In order for this to succeed, the joint central bank of the archipelago ECCB is now turning its backs to unspoilt banks. As announced by the Money Authority on March 7, on its website, will in the future complement a specially developed cryptocurrency the East Caribbean EC dollar.
For this purpose, the joint organization of the island states, at the end of February, entered into a partnership with Barbts-based fintech company Bitt. Together they want to develop and test the digital payment alternative in the coming months.
After extensive basic research in the area of state cryptocurrencies has already been undertaken worldwide, the East Caribbean Union now wants to follow action and be the first of its kind to issue such a central bank coin.
This is not a theoretical exercise. The digital dollar will not only become the world’s first legal digital currency of a central bank. At the same time, the pilot project is testing the use of this currency with the possibility of using it publicly. This could become the game changer for our economy,
Cryptocurrencies as a driving force: Marshall Islands show it off
First of all, we want to put the currency to the test in several countries. If the digital EC-dollar proves its worth, it could then be open to all residents of the Eastern Caribbean.
In the future, for example, transfers between the island dwarves St. Lucia and St. Vincent should be possible directly from the smartphone. This should benefit not only the economy, but also the quality of life of the approximately 630,000 inhabitants of the archipelago, says Bitt CEO Rawdon Adams.

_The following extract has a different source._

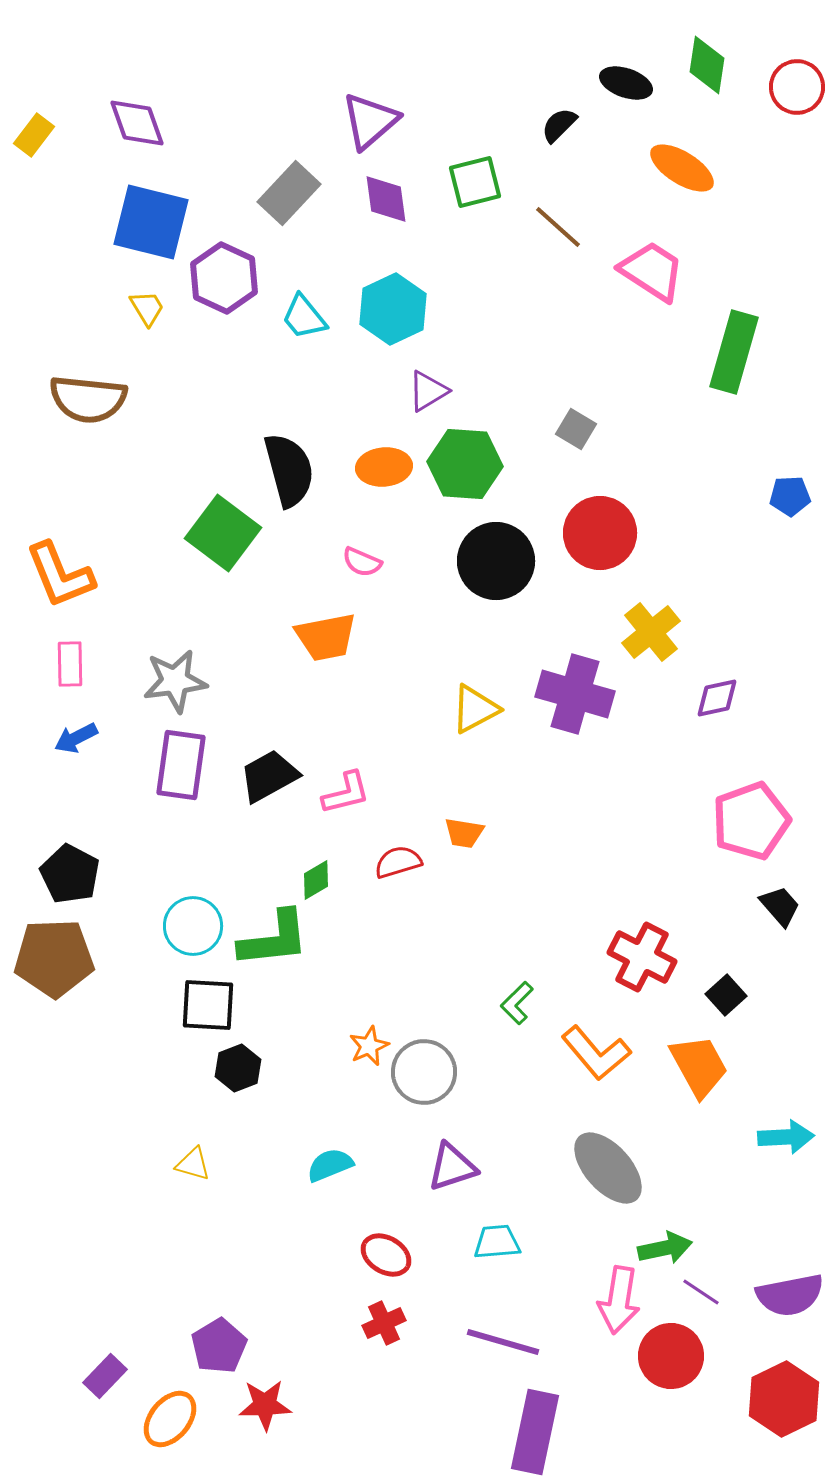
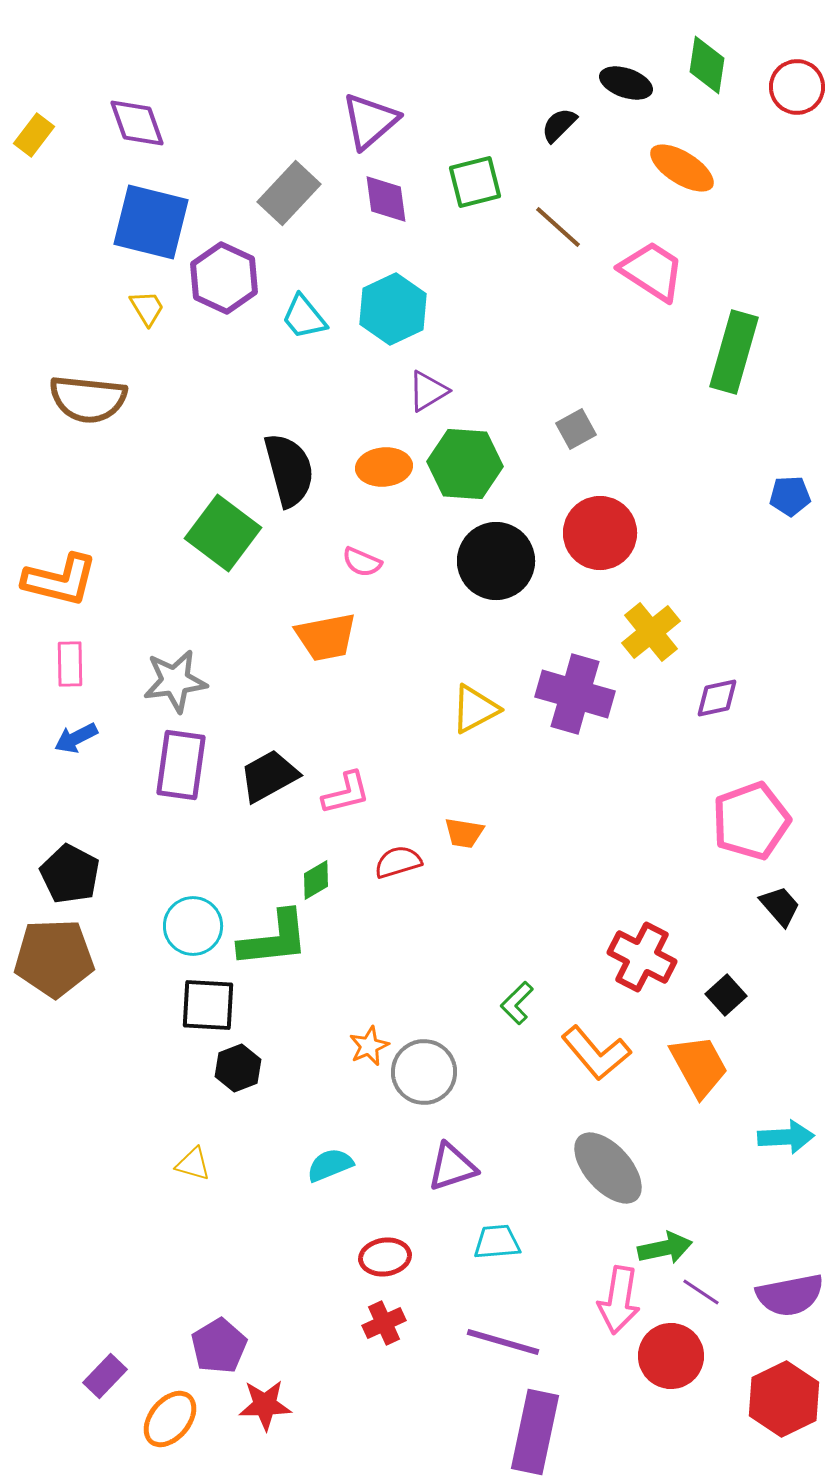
gray square at (576, 429): rotated 30 degrees clockwise
orange L-shape at (60, 575): moved 5 px down; rotated 54 degrees counterclockwise
red ellipse at (386, 1255): moved 1 px left, 2 px down; rotated 39 degrees counterclockwise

However, the East Caribbean is not alone in the race for the first state cryptocurrency
Contrary to the concerns of the International Monetary Fund (IMF), the Marshall Islands are currently preparing another group of islands to issue their own cryptocurrency, the Sovereign. This is intended to complement the US dollars used in the Pacific Islands digitally and thus drive the economy. In turn, the IMF warned last September about Sovereign’s possible economic risks.
Apart from state currencies, however, American banks in particular made headlines with their own crypto-tokens. In February, JPM Coin celebrates the American bank J.P. Morgan its premiere. This should serve as a digital bridge for the most effective transactions in the issuance of securities. In turn, New York-based Signature Bank has reportedly used its own cryptocurrency since the beginning of the year to handle internal transactions.